Dear Sophie, sometimes you have to look closer to home to find what you’ve been missing. Please accept this gift as an early Christmas present – love from The Secret Bookshop.

‘Goodness!’ Gleeful curiosity dripped from Fiona’s voice.

‘What the hell?’ Sophie murmured. The message brought her anxiety back in full force. Who in Mistingham would send her something like this, and how could they possibly know that she was looking for something new? It was unsettling and disarming and, although she wanted to think of it like a message inside a fortune cookie, applicable to any situation if you only put your mind to it, someone had left it for her along with one of the most beautiful books she’d ever seen: a novel about a woman who had no family, who struggled to find somewhere she belonged. She glanced around the shop, as if she might see a pair of eyes peering at her through the rows of winter jackets, watching her reaction.

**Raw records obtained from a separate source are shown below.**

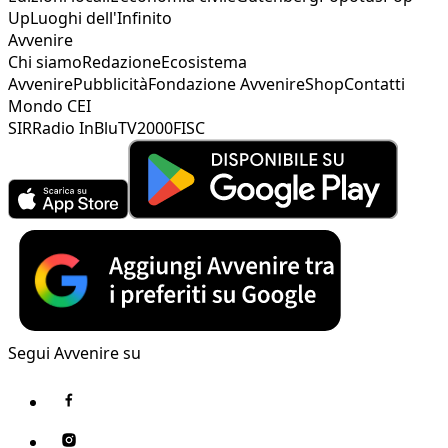
Up
Luoghi dell'Infinito
Avvenire
Chi siamo
Redazione
Ecosistema
Avvenire
Pubblicità
Fondazione Avvenire
Shop
Contatti
Mondo CEI
SIR
Radio InBlu
TV2000
FISC
Segui Avvenire su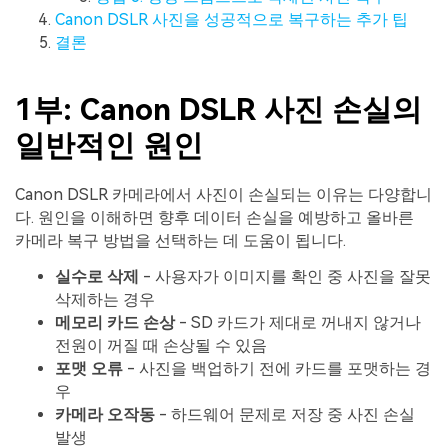
Canon DSLR 사진을 성공적으로 복구하는 추가 팁
결론
1부: Canon DSLR 사진 손실의
일반적인 원인
Canon DSLR 카메라에서 사진이 손실되는 이유는 다양합니
다. 원인을 이해하면 향후 데이터 손실을 예방하고 올바른
카메라 복구 방법을 선택하는 데 도움이 됩니다.
실수로 삭제
- 사용자가 이미지를 확인 중 사진을 잘못
삭제하는 경우
메모리 카드 손상
- SD 카드가 제대로 꺼내지 않거나
전원이 꺼질 때 손상될 수 있음
포맷 오류
- 사진을 백업하기 전에 카드를 포맷하는 경
우
카메라 오작동
- 하드웨어 문제로 저장 중 사진 손실
발생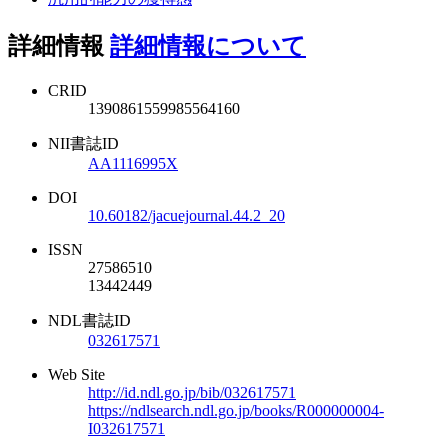
詳細情報
詳細情報について
CRID
1390861559985564160
NII書誌ID
AA1116995X
DOI
10.60182/jacuejournal.44.2_20
ISSN
27586510
13442449
NDL書誌ID
032617571
Web Site
http://id.ndl.go.jp/bib/032617571
https://ndlsearch.ndl.go.jp/books/R000000004-
I032617571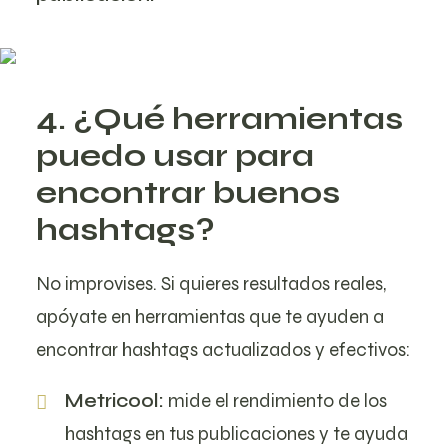
4. ¿Qué herramientas
puedo usar para
encontrar buenos
hashtags?
No improvises. Si quieres resultados reales,
apóyate en herramientas que te ayuden a
encontrar hashtags actualizados y efectivos:
Metricool:
mide el rendimiento de los
hashtags en tus publicaciones y te ayuda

‘That settles it, then.’ Fiona bent to stroke Clifton, who had woken up from a long nap and was blinking sleepily.

‘Settles what?’ Sophie picked up Jane Eyre and looked for pen or pencil marks, scribbled annotations, any hint of who it had belonged to or where it might have come from.

‘You can’t leave Mistingham now,’ Fiona said. ‘Not until you’ve discovered who’s behind your gift … The Secret Bookshop ,’ she repeated with relish. ‘What a wonderful mystery to have, just before Christmas.’